The movie struggled to find an audience in Australia, changing distributors and using advertising campaigns that pitched it alternately as a horror film and an art film. However it has become a cult film. By 1980, $112,500 had been returned to the producers.

The producers unsuccessfully attempted to negotiate an American release for the film with Roger Corman after it was shown with great success at the Cannes Film Festival. Shortly afterwards Corman recruited Paul Bartel to direct his Death Race 2000; Bartel had not seen The Cars That Ate Paris but he was aware that Corman had a print of the film. It eventually received an American release in 1976 by New Line Cinema under the title The Cars That Eat People with added on narration and other changes.

In 1992, it was adapted as a musical theatre work by Chamber Made Opera.

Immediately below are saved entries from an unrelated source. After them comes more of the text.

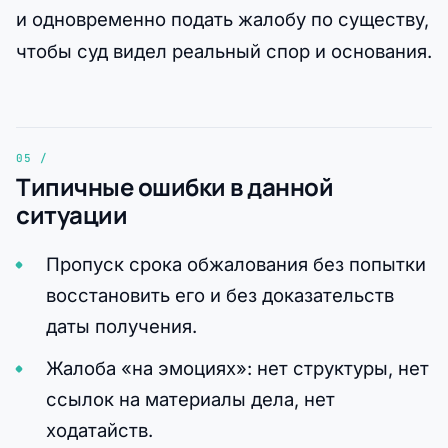
и одновременно подать жалобу по существу,
чтобы суд видел реальный спор и основания.
Типичные ошибки в данной
ситуации
Пропуск срока обжалования без попытки
восстановить его и без доказательств
даты получения.
Жалоба «на эмоциях»: нет структуры, нет
ссылок на материалы дела, нет
ходатайств.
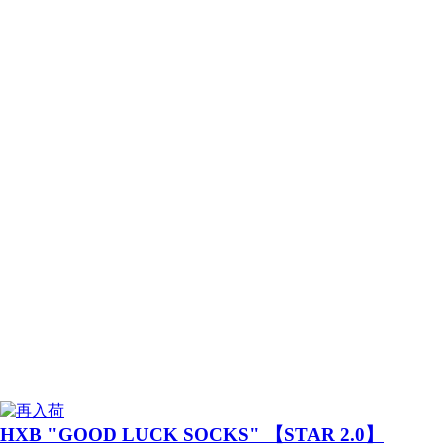
HXB "GOOD LUCK SOCKS" 【STAR 2.0】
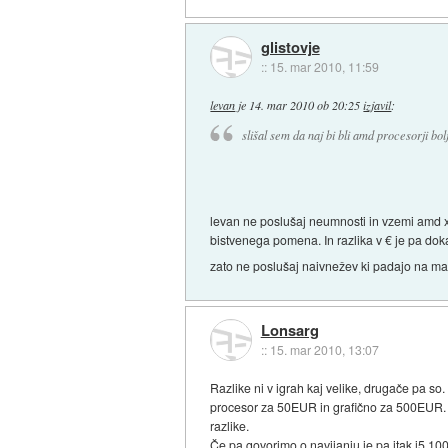
glistovje
::
15. mar 2010, 11:59
levan
je
14. mar 2010 ob 20:25
izjavil
:
slišal sem da naj bi bli amd procesorji bolj
levan ne poslušaj neumnosti in vzemi amd x4
bistvenega pomena. In razlika v € je pa doka
zato ne poslušaj naivnežev ki padajo na ma
Lonsarg
::
15. mar 2010, 13:07
Razlike ni v igrah kaj velike, drugače pa 
procesor za 50EUR in grafično za 500EUR. N
razlike.
Če pa govorimo o navijanju je pa itak i5 10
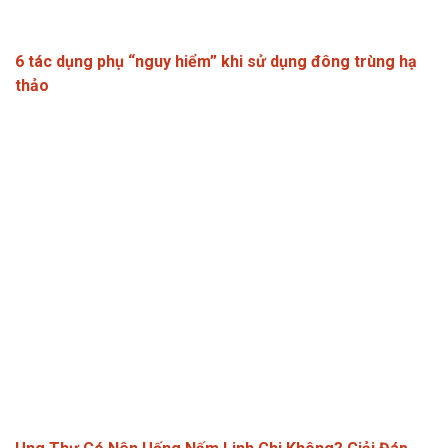
6 tác dụng phụ “nguy hiểm” khi sử dụng đông trùng hạ
thảo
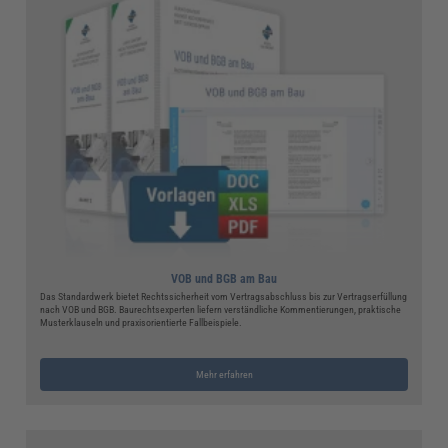
VOB und BGB am Bau
Das Standardwerk bietet Rechtssicherheit vom Vertragsabschluss bis zur Vertragserfüllung
nach VOB und BGB. Baurechtsexperten liefern verständliche Kommentierungen, praktische
Musterklauseln und praxisorientierte Fallbeispiele.
Mehr erfahren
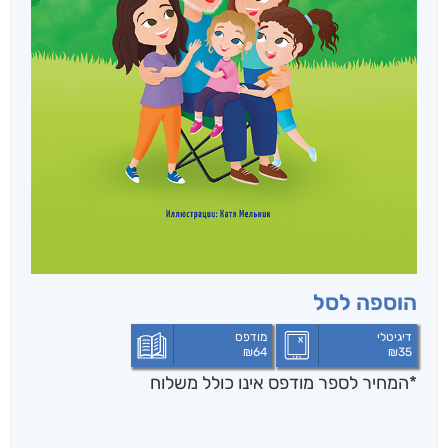
הוספה לסל
דיגיטלי
מודפס
₪
64
₪
35
*המחיר לספר מודפס אינו כולל משלוח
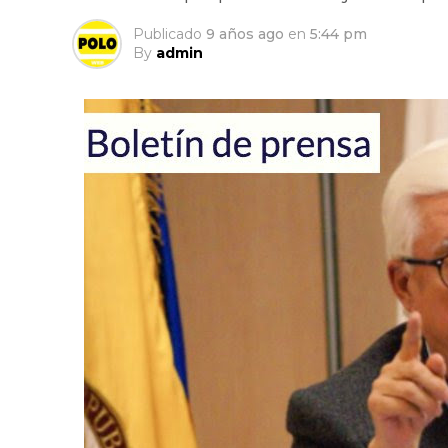
Publicado
9 años ago
en
5:44 pm
By
admin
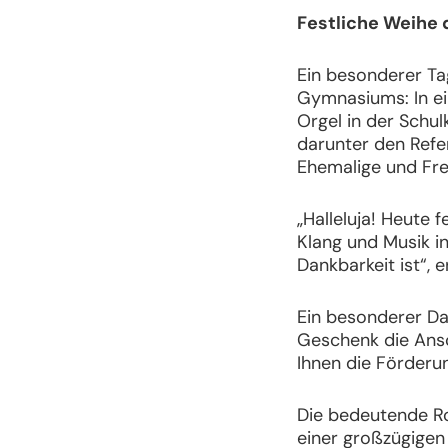
Festliche Weihe 
Ein besonderer Ta
Gymnasiums: In ei
Orgel in der Schul
darunter den Ref
Ehemalige und Fre
„Halleluja! Heute 
Klang und Musik i
Dankbarkeit ist“, 
Ein besonderer Da
Geschenk die Ansch
Ihnen die Förderun
Die bedeutende Rol
einer großzügigen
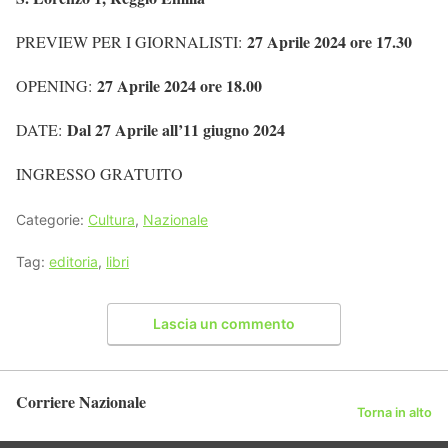
27 Aprile 2024 ore 17.30
PREVIEW PER I GIORNALISTI:
27 Aprile 2024 ore 18.00
OPENING:
Dal 27 Aprile all’11 giugno 2024
DATE:
INGRESSO GRATUITO
Categorie:
Cultura
,
Nazionale
Tag:
editoria
,
libri
Lascia un commento
Corriere Nazionale
Torna in alto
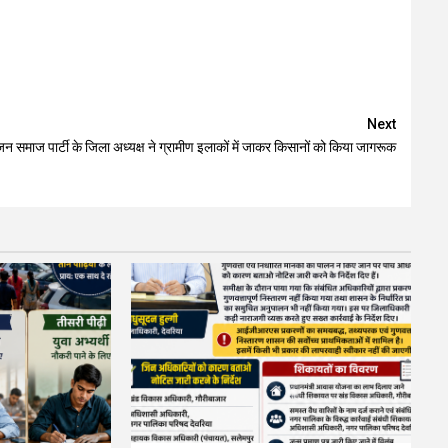
Next
जन समाज पार्टी के जिला अध्यक्ष ने ग्रामीण इलाकों में जाकर किसानों को किया जागरूक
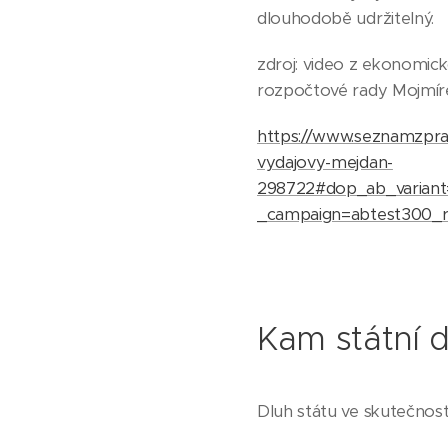
dlouhodobě udržitelný.
zdroj: video z ekonomic
rozpočtové rady Mojm
https://www.seznamzprav
vydajovy-mejdan-
298722#dop_ab_varian
_campaign=abtest300_
Kam státní 
Dluh státu ve skutečnosti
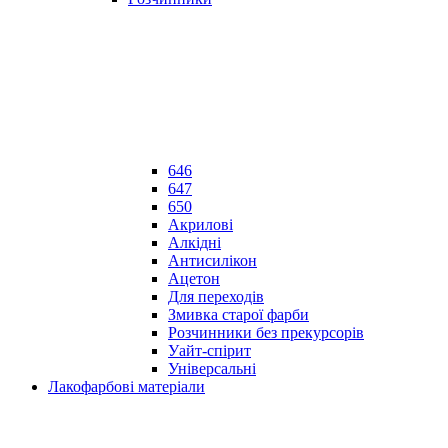
646
647
650
Акрилові
Алкідні
Антисилікон
Ацетон
Для переходів
Змивка старої фарби
Розчинники без прекурсорів
Уайт-спірит
Універсальні
Лакофарбові матеріали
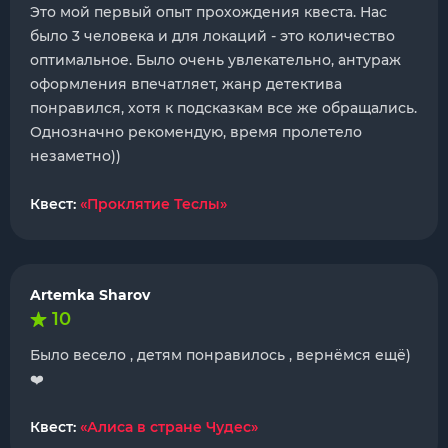
Это мой первый опыт прохождения квеста. Нас
было 3 человека и для локаций - это количество
оптимальное. Было очень увлекательно, антураж
оформления впечатляет, жанр детектива
понравился, хотя к подсказкам все же обращались.
Однозначно рекомендую, время пролетело
незаметно))
Квест:
«Проклятие Теслы»
Artemka Sharov
10
Было весело , детям понравилось , вернёмся ещё)
❤️
Квест:
«Алиса в стране Чудес»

Director Stanley Kubrick included The Cars That Ate Paris on the list of his 93 favourite films.

==Reception==
As of 1 June 2026, the film holds a 67% "Fresh" rating on Rotten Tomatoes out of 18 reviews. The 10 October 2024 marked the 50-year anniversary since the movie's cinema release and decades later the movie continues to shape the tropes of Ozploitation filming in both "profound and surprising ways".